Abstract TP74: A Novel Virtual Stent Software for the Stent Assisted Coil Embolization of Brain Aneurysm
[Introduction] In stent-assisted coil embolization for brain aneurysms, precise deployment of the delivered stent is essential to achieve optimal angiographical outcome. However, it is frequently difficult to predict where the proximal end of the delivered stent lands due to complicated 3D structure of the target artery. A new software “Virtual Stent (VS) (Siemens AG, Forchheim, Germany)”, is designed to simulates the location of proximal and distal ends of the delivered-stent based on the 3D angiogram, thereby the program help an interventionalist to choose the best suitable profile of the stent before delivery. To evaluate the accuracy of the program, retrospective analysis of the previously treated patients using VS was performed.
[Methods] We retrospectively applied VS to post-treatment 3D DSA images in 44 aneurysm patients who were treated with stent-assisted coiling using Enterprise Stent®. Distal marker of VS was aligned to that of EP, and discrepancy between the proximal marker of VS and EP was measured. The mean/maximal discrepancy was calculated in three groups with different length of EP, and evaluation was performed.
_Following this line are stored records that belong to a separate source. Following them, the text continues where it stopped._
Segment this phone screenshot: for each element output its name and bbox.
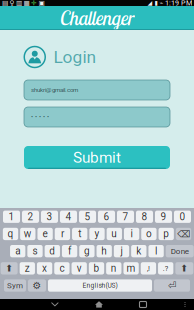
button[interactable]: c [54, 262, 70, 274]
button[interactable]: 3 [41, 211, 58, 223]
staticText: Login [54, 47, 96, 67]
staticText: c [59, 262, 64, 274]
button[interactable]: English(US) [48, 279, 152, 292]
button[interactable]: z [20, 262, 35, 274]
staticText: 5 [84, 211, 90, 223]
staticText: o [146, 228, 152, 240]
staticText: w [24, 228, 32, 240]
staticText: h [101, 245, 107, 257]
staticText: ⬆ [5, 263, 13, 274]
button[interactable]: n [106, 262, 121, 274]
staticText: ⏎ [168, 280, 176, 291]
button[interactable]: 4 [60, 211, 77, 223]
button[interactable]: u [107, 228, 122, 240]
button[interactable]: ⌫ [176, 228, 191, 240]
staticText: f [68, 245, 71, 257]
button[interactable]: r [55, 228, 70, 240]
staticText: i [131, 228, 133, 240]
button[interactable]: b [89, 262, 104, 274]
staticText: • • • • • [31, 113, 49, 121]
button[interactable]: t [72, 228, 87, 240]
staticText: 1 [8, 211, 14, 223]
button[interactable]: k [131, 245, 146, 257]
staticText: l [155, 245, 157, 257]
button[interactable]: Done [166, 245, 194, 257]
staticText: ⚙ [32, 280, 42, 291]
button[interactable]: Sym [4, 279, 26, 292]
button[interactable]: 6 [98, 211, 115, 223]
button[interactable]: 9 [155, 211, 172, 223]
button[interactable]: q [3, 228, 18, 240]
button[interactable]: 1 [3, 211, 20, 223]
staticText: q [8, 228, 14, 240]
button[interactable]: Home [77, 299, 121, 310]
staticText: 8 [142, 211, 148, 223]
staticText: r [61, 228, 64, 240]
button[interactable]: ,! [141, 262, 156, 274]
button[interactable]: 5 [79, 211, 96, 223]
staticText: ♀ [10, 0, 14, 7]
button[interactable]: i [124, 228, 139, 240]
staticText: m [127, 262, 136, 274]
button[interactable]: v [72, 262, 87, 274]
button[interactable]: h [96, 245, 112, 257]
staticText: 3 [46, 211, 52, 223]
button[interactable]: j [114, 245, 129, 257]
button[interactable]: o [141, 228, 156, 240]
staticText: English(US) [82, 282, 118, 289]
staticText: k [136, 245, 141, 257]
staticText: ✛ [31, 0, 37, 7]
button[interactable]: m [123, 262, 139, 274]
button[interactable]: a [10, 245, 25, 257]
button[interactable]: d [45, 245, 60, 257]
staticText: 4 [66, 211, 72, 223]
button[interactable]: Recent apps [121, 299, 165, 310]
staticText: n [111, 262, 117, 274]
button[interactable]: s [27, 245, 43, 257]
staticText: .? [163, 264, 169, 273]
staticText: x [42, 262, 47, 274]
button[interactable]: l [148, 245, 164, 257]
button[interactable]: 7 [117, 211, 134, 223]
button[interactable]: .? [158, 262, 173, 274]
staticText: b [94, 262, 100, 274]
staticText: Done [171, 246, 189, 256]
staticText: Sym [7, 281, 23, 290]
staticText: 9 [160, 211, 166, 223]
staticText: d [49, 245, 55, 257]
button[interactable]: 0 [174, 211, 191, 223]
staticText: ⌫ [177, 228, 190, 239]
staticText: g [84, 245, 90, 257]
staticText: ⬆ [180, 263, 188, 274]
staticText: ▣ [38, 0, 44, 7]
staticText: 1:19 PM [165, 0, 192, 7]
button[interactable]: x [37, 262, 52, 274]
button[interactable]: Hide keyboard [0, 299, 77, 310]
staticText: p [163, 228, 169, 240]
staticText: z [25, 262, 30, 274]
button[interactable]: More options [176, 299, 194, 310]
button[interactable]: ⬆ [1, 262, 18, 274]
button[interactable]: e [37, 228, 53, 240]
staticText: Challenger [60, 6, 134, 30]
staticText: 0 [180, 211, 186, 223]
button[interactable]: y [89, 228, 105, 240]
button[interactable]: 8 [136, 211, 153, 223]
button[interactable]: 2 [22, 211, 39, 223]
staticText: y [94, 228, 100, 240]
button[interactable]: g [79, 245, 94, 257]
staticText: t [78, 228, 81, 240]
button[interactable]: ⬆ [175, 262, 193, 274]
button[interactable]: w [20, 228, 35, 240]
staticText: u [111, 228, 117, 240]
button[interactable]: ⏎ [154, 279, 190, 292]
staticText: v [77, 262, 82, 274]
button[interactable]: f [62, 245, 77, 257]
button[interactable]: p [159, 228, 174, 240]
button[interactable]: ⚙ [28, 279, 46, 292]
staticText: a [15, 245, 20, 257]
staticText: 6 [104, 211, 110, 223]
button[interactable]: Submit [24, 146, 170, 169]
staticText: Submit [73, 148, 121, 166]
staticText: s [32, 245, 38, 257]
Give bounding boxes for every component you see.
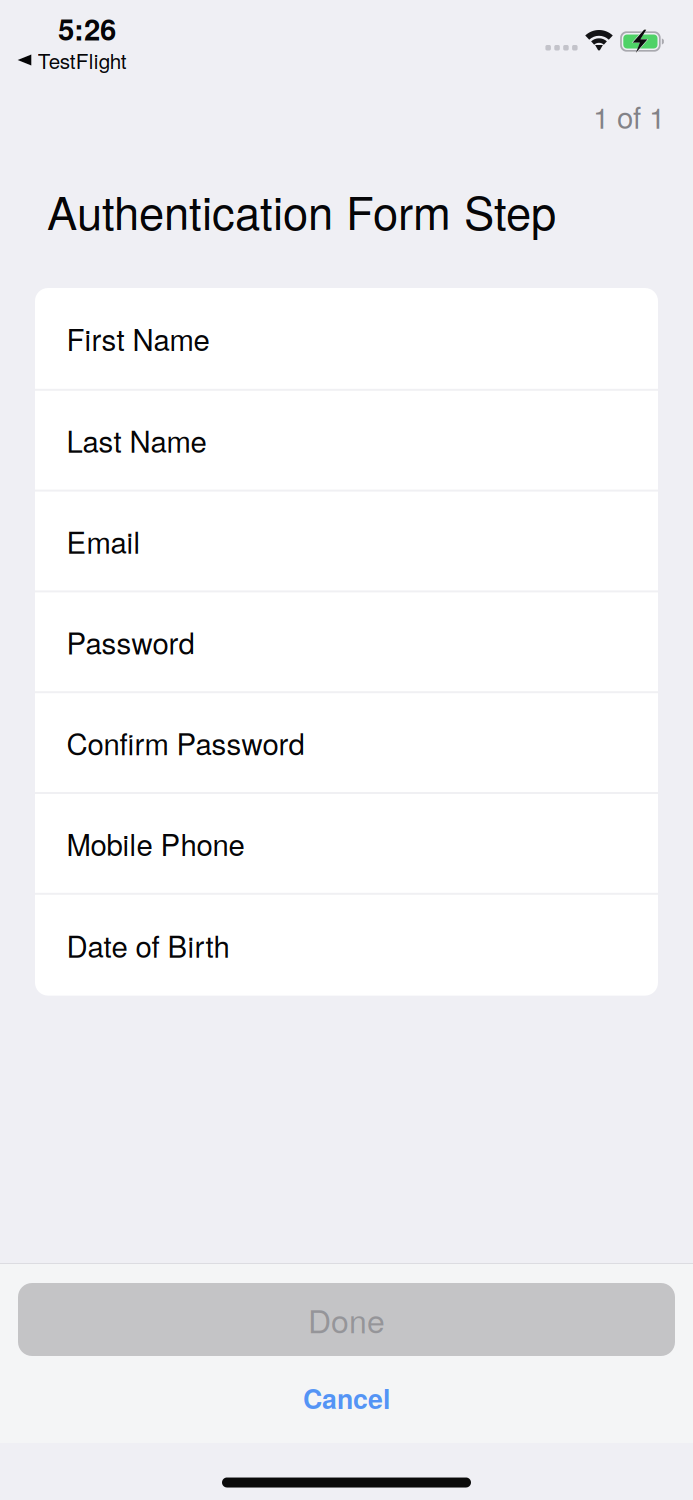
staticText: Date of Birth: [66, 924, 230, 966]
button[interactable]: Date of Birth: [35, 895, 658, 996]
staticText: 5:26: [58, 8, 116, 50]
staticText: Password: [66, 621, 194, 663]
button[interactable]: Done: [18, 1283, 675, 1356]
button[interactable]: Password: [35, 592, 658, 693]
button[interactable]: Last Name: [35, 391, 658, 492]
staticText: Done: [308, 1297, 385, 1342]
staticText: Confirm Password: [66, 722, 304, 764]
button[interactable]: Cancel: [18, 1373, 675, 1423]
staticText: Cancel: [303, 1379, 390, 1417]
button[interactable]: Confirm Password: [35, 693, 658, 794]
staticText: Mobile Phone: [66, 822, 244, 864]
button[interactable]: First Name: [35, 288, 658, 391]
staticText: TestFlight: [38, 45, 127, 75]
button[interactable]: Email: [35, 492, 658, 592]
staticText: First Name: [66, 317, 210, 359]
staticText: Authentication Form Step: [47, 178, 556, 243]
staticText: Email: [66, 520, 140, 562]
button[interactable]: Mobile Phone: [35, 794, 658, 895]
staticText: 1 of 1: [593, 95, 665, 137]
staticText: Last Name: [66, 419, 206, 461]
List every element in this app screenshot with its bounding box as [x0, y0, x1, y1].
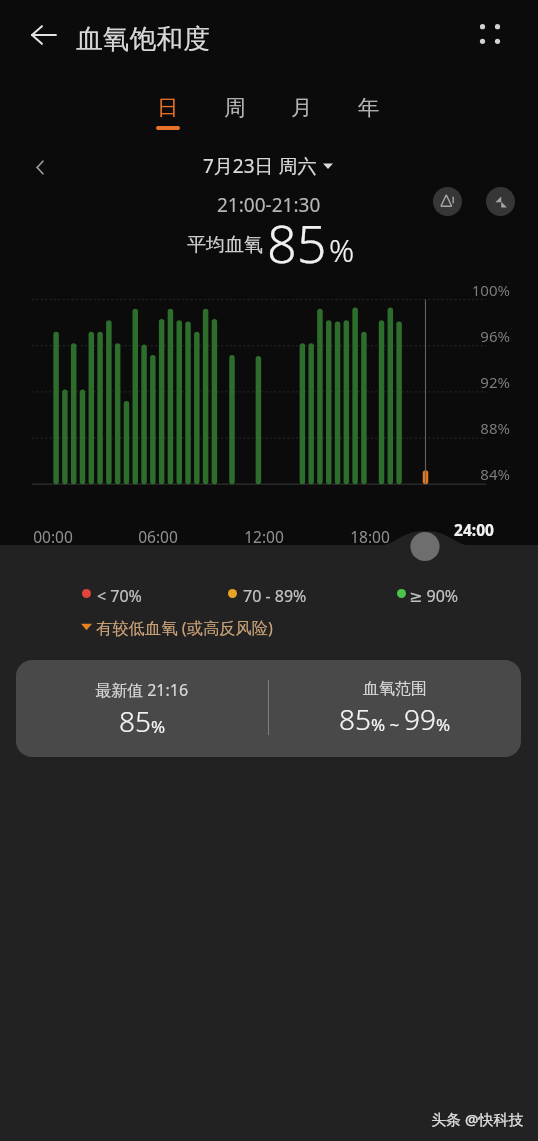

[Results] In all cases, VS was successfully applied on each 3D DSA image. Overall avarage discrepancy between the proximal marker of VS and that of EP was 1.20mm. The mean/maximum discrepancy varied among the 3 groups with different EP length, 22mm (8 cases): 2.29mm/3.7mm, 28mm (32 cases): 0.93mm/2.5mm, 37mm (4 cases): 1.21mm/1.8mm. In the anterior circulation cases, the mean/maximum discrepancy were 1.33mm/3.7mm respectively, while in the posterior circulation the discrepancy was 0.91mm/2.34mm. In every case, it was considered that the discrepancy between the EP and VS was minimal and the VS could be a good predictor of the final positioning of a delivered EP.
[Conclusion] For stent assisted coil embolization of the brain aneurysms, VS simulation provides acceptable accuracy for planning the stent size and its positioning.
- © 2012 by American Heart Association, Inc.